Saved entries:

⟨

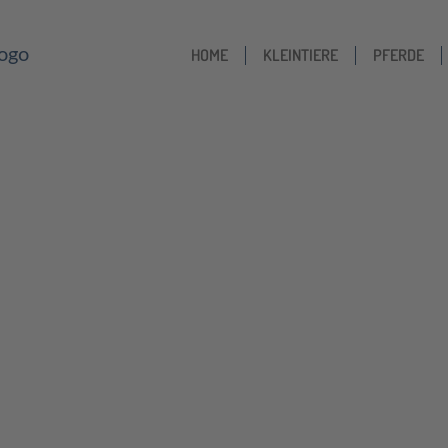
HOME
KLEINTIERE
PFERDE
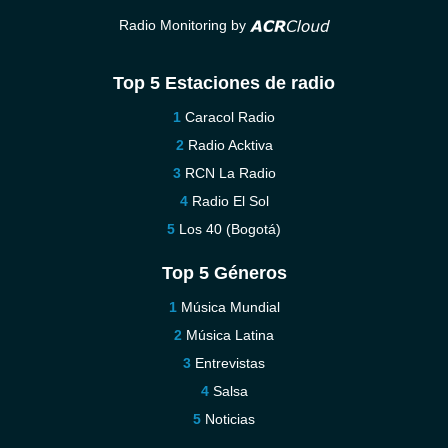
Radio Monitoring by
Top 5 Estaciones de radio
Caracol Radio
Radio Acktiva
RCN La Radio
Radio El Sol
Los 40 (Bogotá)
Top 5 Géneros
Música Mundial
Música Latina
Entrevistas
Salsa
Noticias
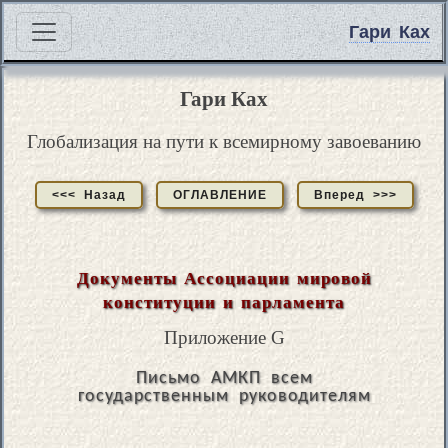
Гари Ках
Гари Ках
Глобализация на пути к всемирному завоеванию
<<< Назад
ОГЛАВЛЕНИЕ
Вперед >>>
Документы Ассоциации мировой
конституции и парламента
Приложение G
Письмо АМКП всем
государственным руководителям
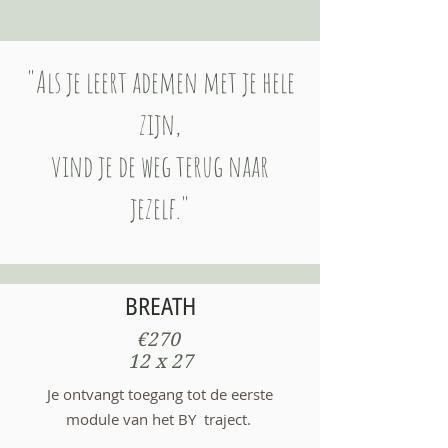
"Als je leert ademen met je hele
zijn,
vind je de weg terug naar
jezelf."
BREATH
€270
12 x 27
Je ontvangt toegang tot de eerste
module van het BY traject.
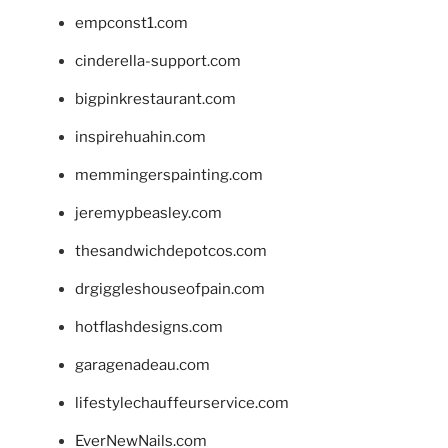
empconst1.com
cinderella-support.com
bigpinkrestaurant.com
inspirehuahin.com
memmingerspainting.com
jeremypbeasley.com
thesandwichdepotcos.com
drgiggleshouseofpain.com
hotflashdesigns.com
garagenadeau.com
lifestylechauffeurservice.com
EverNewNails.com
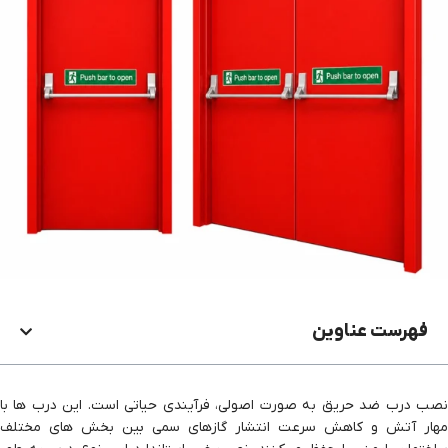
فهرست عناوین
نصب درب ضد حریق به صورت اصولی، فرآیندی حیاتی است. این درب ها با
مهار آتش و کاهش سرعت انتشار گازهای سمی بین بخش های مختلف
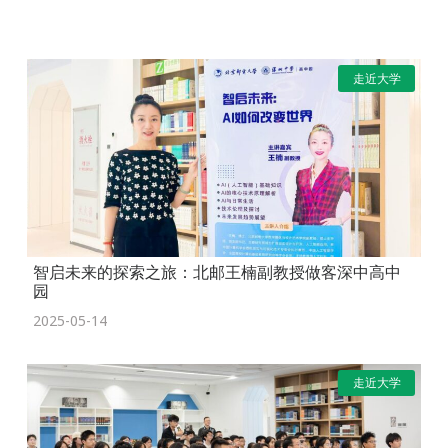
走近大学
智启未来的探索之旅：北邮王楠副教授做客深中高中
园
2025-05-14
走近大学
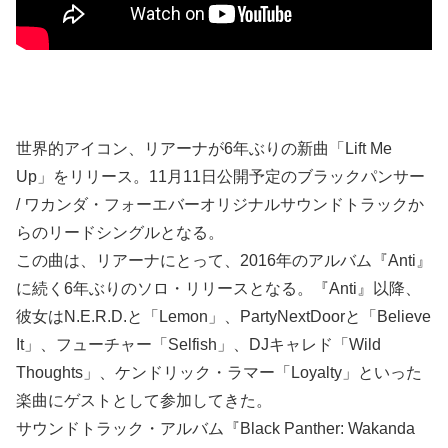
世界的アイコン、リアーナが6年ぶりの新曲「Lift Me
Up」をリリース。11月11日公開予定のブラックパンサー
/ ワカンダ・フォーエバーオリジナルサウンドトラックか
らのリードシングルとなる。
この曲は、リアーナにとって、2016年のアルバム『Anti』
に続く6年ぶりのソロ・リリースとなる。『Anti』以降、
彼女はN.E.R.D.と「Lemon」、PartyNextDoorと「Believe
It」、フューチャー「Selfish」、DJキャレド「Wild
Thoughts」、ケンドリック・ラマー「Loyalty」といった
楽曲にゲストとして参加してきた。
サウンドトラック・アルバム『Black Panther: Wakanda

⟩

Counting the lines above that hold "Anti", reply with the number and no other words.

*Expected output*:
2